Not that this is any coincidence. The Colectivo Situaciones hit the nail on the head when they write:
In effect, the Sixth Declaration is a much-needed text that aims to interrupt a definite tendency [deriva]: a tendency that orients the energies and victories of the past few years' struggles towards a revitalization of forms of sovereignty that are still trapped within traditional modes of representation, and that has succeeded, in line with the movement of the times, to construct a hypothesis appropriating the potential of the present situation by means of an affirmation of and from insurgent movements. (Bienvenidos a la selva 22-23)In other words, if Chávez, Lula, Morales, and Bachelet are, in their different ways, instances of the conversion of constituent into constituted power, a constituted power that by definition blocks an analysis and critique of the form of power itself, the Zapatistas' Sixth Declaration is intended to derail that mechanism, and to rethink a politics that would extend rather than halt the process of constitution.
Hence the Zapatistas' stress on autonomy, self-government, and even their self-critique, suggesting that they themselves had subordinated grassroots empowerment to the politico-military structure of the EZLN.
Rather than vertical consolidation, the Sixth Declaration insists on the importance of undoing all residual or incipient transcendence. It envisages, indeed, the dissolution of the EZLN itself, its subsumption into a plane of immanence: "perhaps it would be better with nothing below, just completely level [puro planito todo], without any military, and that is why the zapatistas are soldiers so that there will not be any soldiers" (332). Instead of building up, the Zapatistas are expanding outwards.
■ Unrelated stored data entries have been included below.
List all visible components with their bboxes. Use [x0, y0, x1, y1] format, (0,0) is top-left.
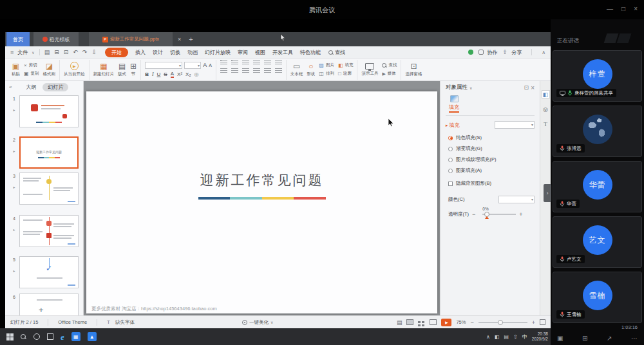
line-spacing-icon[interactable]	[264, 60, 271, 65]
text-direction-icon[interactable]	[275, 60, 282, 65]
slide-canvas[interactable]: 迎新工作常见问题 更多优质素材 淘宝店：https://shop14564349…	[84, 81, 440, 315]
color-select[interactable]	[498, 196, 535, 203]
taskbar-search-icon[interactable]	[21, 334, 26, 340]
zoom-out-button[interactable]	[470, 319, 473, 326]
share-button[interactable]: 分享	[503, 49, 522, 56]
bullet-list-icon[interactable]	[220, 60, 227, 65]
dock-panel-icon[interactable]	[524, 84, 529, 91]
tab-outline[interactable]: 大纲	[26, 84, 36, 91]
reading-view-button[interactable]	[430, 319, 437, 325]
collab-button[interactable]: 协作	[478, 49, 498, 56]
subscript-button[interactable]: X₂	[185, 71, 191, 77]
volume-icon[interactable]	[495, 334, 500, 340]
tab-document[interactable]: P 迎新工作常见问题.pptx	[89, 32, 173, 46]
chevron-down-icon[interactable]	[469, 84, 472, 91]
align-center-icon[interactable]	[231, 68, 238, 73]
participant-tile[interactable]: 雪楠 王雪楠	[553, 272, 642, 323]
menu-insert[interactable]: 插入	[135, 49, 146, 56]
add-slide-button[interactable]: +	[39, 305, 44, 315]
slide-divider-line[interactable]	[198, 197, 326, 200]
presentation-tools-button[interactable]: 演示工具	[361, 63, 378, 77]
menu-review[interactable]: 审阅	[238, 49, 248, 56]
slide-thumbnail-3[interactable]	[19, 172, 79, 205]
normal-view-button[interactable]	[406, 319, 413, 325]
close-button[interactable]: ×	[634, 5, 638, 12]
slide-thumbnail-4[interactable]	[19, 215, 79, 247]
more-options-icon[interactable]	[631, 335, 638, 342]
align-left-icon[interactable]	[220, 68, 227, 73]
current-slide[interactable]: 迎新工作常见问题 更多优质素材 淘宝店：https://shop14564349…	[86, 91, 437, 313]
layout-button[interactable]: 版式	[118, 62, 126, 77]
option-gradient-fill[interactable]: 渐变填充(G)	[448, 145, 535, 152]
align-objects-icon[interactable]	[275, 68, 282, 73]
menu-animation[interactable]: 动画	[187, 49, 198, 56]
strip-fill-tab[interactable]	[542, 90, 550, 98]
font-size-select[interactable]	[184, 62, 201, 69]
strikethrough-button[interactable]: S	[164, 71, 167, 77]
find-button[interactable]: 查找	[328, 49, 345, 56]
tab-home[interactable]: 首页	[6, 32, 30, 46]
close-panel-icon[interactable]	[531, 84, 535, 91]
new-tab-button[interactable]: +	[189, 35, 193, 43]
pinned-app-icon[interactable]	[71, 332, 80, 341]
minimize-button[interactable]: —	[607, 5, 613, 12]
slide-thumbnail-6[interactable]	[19, 294, 79, 315]
play-from-current-button[interactable]: 从当前开始	[64, 62, 85, 77]
zoom-slider[interactable]	[478, 322, 527, 323]
transparency-minus-button[interactable]: −	[472, 211, 475, 218]
slide-thumbnail-2-selected[interactable]: 迎新工作常见问题	[19, 136, 79, 169]
align-right-icon[interactable]	[242, 68, 249, 73]
cloud-sync-icon[interactable]	[468, 50, 473, 55]
menu-home[interactable]: 开始	[105, 48, 128, 57]
selection-pane-button[interactable]: 选择窗格	[405, 62, 422, 77]
panel-collapse-handle[interactable]: ›	[544, 184, 551, 202]
copy-button[interactable]: 复制	[24, 71, 39, 77]
fit-to-window-button[interactable]	[540, 319, 545, 325]
italic-button[interactable]: I	[152, 71, 154, 77]
maximize-button[interactable]: □	[621, 5, 625, 12]
view-layout-icon[interactable]	[557, 335, 563, 342]
bold-button[interactable]: B	[145, 71, 149, 77]
superscript-button[interactable]: X²	[177, 71, 182, 77]
increase-font-icon[interactable]: A	[203, 62, 207, 68]
zoom-in-button[interactable]	[532, 319, 535, 326]
taskbar-clock[interactable]: 20:38 2020/9/2	[532, 331, 548, 342]
decrease-indent-icon[interactable]	[242, 60, 249, 65]
theme-name[interactable]: Office Theme	[58, 319, 87, 325]
transparency-plus-button[interactable]: +	[519, 211, 522, 218]
download-icon[interactable]	[91, 49, 97, 55]
menu-devtools[interactable]: 开发工具	[272, 49, 293, 56]
arrange-button[interactable]: 排列	[319, 71, 334, 77]
option-solid-fill[interactable]: 纯色填充(S)	[448, 135, 535, 141]
slide-thumbnail-1[interactable]	[19, 95, 79, 127]
cut-button[interactable]: 剪切	[24, 62, 39, 68]
option-pattern-fill[interactable]: 图案填充(A)	[448, 167, 535, 174]
tab-slides[interactable]: 幻灯片	[43, 83, 68, 91]
redo-icon[interactable]	[82, 49, 88, 55]
file-menu[interactable]: 文件	[10, 49, 35, 56]
zoom-slider-handle[interactable]	[498, 320, 503, 325]
picture-button[interactable]: 图片	[319, 62, 334, 68]
justify-icon[interactable]	[253, 68, 260, 73]
switch-view-icon[interactable]	[582, 335, 587, 342]
network-icon[interactable]	[513, 334, 518, 340]
transparency-slider[interactable]: 0%	[482, 214, 516, 215]
panel-collapse-icon[interactable]	[9, 84, 12, 90]
participant-tile-sharer[interactable]: 梓萱 唐梓萱的屏幕共享	[553, 50, 642, 102]
ime-indicator[interactable]: 中	[522, 333, 527, 340]
strip-effects-tab[interactable]	[542, 105, 550, 113]
numbered-list-icon[interactable]	[231, 60, 238, 65]
cortana-icon[interactable]	[33, 333, 40, 340]
menu-view[interactable]: 视图	[255, 49, 265, 56]
tray-expand-icon[interactable]	[486, 334, 490, 340]
font-name-select[interactable]	[145, 62, 182, 69]
slideshow-play-button[interactable]	[441, 319, 451, 326]
tab-close-icon[interactable]: ×	[178, 36, 181, 42]
underline-button[interactable]: U	[157, 71, 161, 77]
menu-slideshow[interactable]: 幻灯片放映	[205, 49, 231, 56]
slide-sorter-view-button[interactable]	[418, 321, 421, 323]
participant-tile[interactable]: 张博远	[553, 106, 642, 157]
ribbon-find-button[interactable]: 查找	[382, 62, 397, 68]
shape-button[interactable]: 形状	[307, 62, 315, 77]
increase-indent-icon[interactable]	[253, 60, 260, 65]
And John Holloway is right to note that this expansion is not envisaged in terms of solidarity, though "this has always been an element of the response to the Zapatistas: admiration for them, solidarity with them" (317; emphasis in original). Holloway continues:
The pro-Zapatista movement has always included two elements: the element of solidarity with an indigenous struggle, on the one hand, and taking on the struggle for humanity and dignity as our own struggle, on the other. My feeling is that with the Sixth Declaration and the abandonment of indigenous rights as principal focus of the EZLN's struggle, they are telling us "We've always said that behind the ski-masks we are in fact you, but perhaps you didn't understand this so well, so we'll say it to you more directly and in another way." (317)The Zapatistas make this point playfully, joking with the conventions of solidarity. They promise to send a lorryload of maize to Cuba, in a lorry called "Chompiras," so long as a convenient place can be found for the transaction, and so long as the Cubans can wait until harvest. They suggest sending crafts and coffee to Europe. They debate doing more:
And perhaps we might also send you some pozol, which gives much strength in the resistance, but who knows if we will send it to you, because pozol is more our way, and what if it were to hurt your bellies and weaken your struggles and the neoliberals defeat you. (345)The Zapatistas seek to expand and intensify their network, playfully, creatively, and performatively. And despite certain populist resonances in their vocabulary, it's this deterritorializing and excessive (because symbolic?) tendency that marks their break from such state fetishism.